Records supplied START
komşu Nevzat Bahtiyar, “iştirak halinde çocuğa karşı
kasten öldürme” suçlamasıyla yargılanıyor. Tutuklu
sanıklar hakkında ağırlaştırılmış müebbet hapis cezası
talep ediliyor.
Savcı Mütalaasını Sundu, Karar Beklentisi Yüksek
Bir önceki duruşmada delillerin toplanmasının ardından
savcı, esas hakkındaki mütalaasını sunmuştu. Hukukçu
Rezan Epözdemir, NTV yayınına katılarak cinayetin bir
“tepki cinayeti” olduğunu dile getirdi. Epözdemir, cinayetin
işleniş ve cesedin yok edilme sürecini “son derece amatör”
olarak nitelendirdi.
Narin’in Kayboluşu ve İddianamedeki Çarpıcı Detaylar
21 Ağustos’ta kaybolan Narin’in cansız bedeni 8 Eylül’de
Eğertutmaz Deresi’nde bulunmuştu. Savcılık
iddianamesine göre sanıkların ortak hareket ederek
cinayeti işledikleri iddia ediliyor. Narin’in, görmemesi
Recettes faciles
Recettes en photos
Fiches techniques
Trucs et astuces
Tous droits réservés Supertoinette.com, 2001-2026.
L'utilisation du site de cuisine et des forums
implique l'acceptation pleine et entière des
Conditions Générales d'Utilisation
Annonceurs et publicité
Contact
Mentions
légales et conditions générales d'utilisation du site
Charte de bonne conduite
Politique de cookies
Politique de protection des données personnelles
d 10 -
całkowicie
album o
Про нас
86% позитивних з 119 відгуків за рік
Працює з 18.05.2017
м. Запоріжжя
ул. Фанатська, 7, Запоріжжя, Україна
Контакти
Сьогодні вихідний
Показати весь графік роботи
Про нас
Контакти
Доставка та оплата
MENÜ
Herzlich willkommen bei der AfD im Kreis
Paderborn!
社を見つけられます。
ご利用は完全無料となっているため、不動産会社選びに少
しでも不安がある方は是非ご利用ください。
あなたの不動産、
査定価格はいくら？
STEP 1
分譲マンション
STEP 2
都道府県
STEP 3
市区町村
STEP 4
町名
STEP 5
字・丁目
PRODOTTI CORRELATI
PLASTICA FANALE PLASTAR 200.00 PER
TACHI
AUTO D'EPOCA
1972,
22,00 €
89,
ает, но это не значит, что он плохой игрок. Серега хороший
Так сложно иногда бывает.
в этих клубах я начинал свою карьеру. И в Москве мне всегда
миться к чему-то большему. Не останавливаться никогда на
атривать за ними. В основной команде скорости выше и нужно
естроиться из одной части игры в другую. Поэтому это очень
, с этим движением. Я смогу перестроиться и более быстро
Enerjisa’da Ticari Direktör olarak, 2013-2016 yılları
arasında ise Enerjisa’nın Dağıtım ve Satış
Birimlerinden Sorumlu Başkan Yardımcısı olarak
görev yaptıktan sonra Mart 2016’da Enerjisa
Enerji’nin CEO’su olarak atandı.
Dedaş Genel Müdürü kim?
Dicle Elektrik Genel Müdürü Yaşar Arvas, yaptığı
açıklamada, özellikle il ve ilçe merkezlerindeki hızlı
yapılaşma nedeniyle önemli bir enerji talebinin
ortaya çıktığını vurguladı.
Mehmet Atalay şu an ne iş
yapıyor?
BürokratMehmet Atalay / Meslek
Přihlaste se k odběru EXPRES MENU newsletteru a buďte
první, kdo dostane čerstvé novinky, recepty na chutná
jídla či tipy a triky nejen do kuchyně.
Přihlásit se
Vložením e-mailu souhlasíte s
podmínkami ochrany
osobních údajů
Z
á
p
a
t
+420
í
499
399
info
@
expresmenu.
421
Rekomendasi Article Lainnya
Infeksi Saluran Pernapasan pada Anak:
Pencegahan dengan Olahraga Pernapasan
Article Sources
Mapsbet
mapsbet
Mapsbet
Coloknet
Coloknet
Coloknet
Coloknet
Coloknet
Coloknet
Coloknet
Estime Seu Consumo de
Records supplied END
Retype the records above exactly.

#### Exercise result:
komşu Nevzat Bahtiyar, “iştirak halinde çocuğa karşı
kasten öldürme” suçlamasıyla yargılanıyor. Tutuklu
sanıklar hakkında ağırlaştırılmış müebbet hapis cezası
talep ediliyor.
Savcı Mütalaasını Sundu, Karar Beklentisi Yüksek
Bir önceki duruşmada delillerin toplanmasının ardından
savcı, esas hakkındaki mütalaasını sunmuştu. Hukukçu
Rezan Epözdemir, NTV yayınına katılarak cinayetin bir
“tepki cinayeti” olduğunu dile getirdi. Epözdemir, cinayetin
işleniş ve cesedin yok edilme sürecini “son derece amatör”
olarak nitelendirdi.
Narin’in Kayboluşu ve İddianamedeki Çarpıcı Detaylar
21 Ağustos’ta kaybolan Narin’in cansız bedeni 8 Eylül’de
Eğertutmaz Deresi’nde bulunmuştu. Savcılık
iddianamesine göre sanıkların ortak hareket ederek
cinayeti işledikleri iddia ediliyor. Narin’in, görmemesi
Recettes faciles
Recettes en photos
Fiches techniques
Trucs et astuces
Tous droits réservés Supertoinette.com, 2001-2026.
L'utilisation du site de cuisine et des forums
implique l'acceptation pleine et entière des
Conditions Générales d'Utilisation
Annonceurs et publicité
Contact
Mentions
légales et conditions générales d'utilisation du site
Charte de bonne conduite
Politique de cookies
Politique de protection des données personnelles
d 10 -
całkowicie
album o
Про нас
86% позитивних з 119 відгуків за рік
Працює з 18.05.2017
м. Запоріжжя
ул. Фанатська, 7, Запоріжжя, Україна
Контакти
Сьогодні вихідний
Показати весь графік роботи
Про нас
Контакти
Доставка та оплата
MENÜ
Herzlich willkommen bei der AfD im Kreis
Paderborn!
社を見つけられます。
ご利用は完全無料となっているため、不動産会社選びに少
しでも不安がある方は是非ご利用ください。
あなたの不動産、
査定価格はいくら？
STEP 1
分譲マンション
STEP 2
都道府県
STEP 3
市区町村
STEP 4
町名
STEP 5
字・丁目
PRODOTTI CORRELATI
PLASTICA FANALE PLASTAR 200.00 PER
TACHI
AUTO D'EPOCA
1972,
22,00 €
89,
ает, но это не значит, что он плохой игрок. Серега хороший
Так сложно иногда бывает.
в этих клубах я начинал свою карьеру. И в Москве мне всегда
миться к чему-то большему. Не останавливаться никогда на
атривать за ними. В основной команде скорости выше и нужно
естроиться из одной части игры в другую. Поэтому это очень
, с этим движением. Я смогу перестроиться и более быстро
Enerjisa’da Ticari Direktör olarak, 2013-2016 yılları
arasında ise Enerjisa’nın Dağıtım ve Satış
Birimlerinden Sorumlu Başkan Yardımcısı olarak
görev yaptıktan sonra Mart 2016’da Enerjisa
Enerji’nin CEO’su olarak atandı.
Dedaş Genel Müdürü kim?
Dicle Elektrik Genel Müdürü Yaşar Arvas, yaptığı
açıklamada, özellikle il ve ilçe merkezlerindeki hızlı
yapılaşma nedeniyle önemli bir enerji talebinin
ortaya çıktığını vurguladı.
Mehmet Atalay şu an ne iş
yapıyor?
BürokratMehmet Atalay / Meslek
Přihlaste se k odběru EXPRES MENU newsletteru a buďte
první, kdo dostane čerstvé novinky, recepty na chutná
jídla či tipy a triky nejen do kuchyně.
Přihlásit se
Vložením e-mailu souhlasíte s
podmínkami ochrany
osobních údajů
Z
á
p
a
t
+420
í
499
399
info
@
expresmenu.
421
Rekomendasi Article Lainnya
Infeksi Saluran Pernapasan pada Anak:
Pencegahan dengan Olahraga Pernapasan
Article Sources
Mapsbet
mapsbet
Mapsbet
Coloknet
Coloknet
Coloknet
Coloknet
Coloknet
Coloknet
Coloknet
Estime Seu Consumo de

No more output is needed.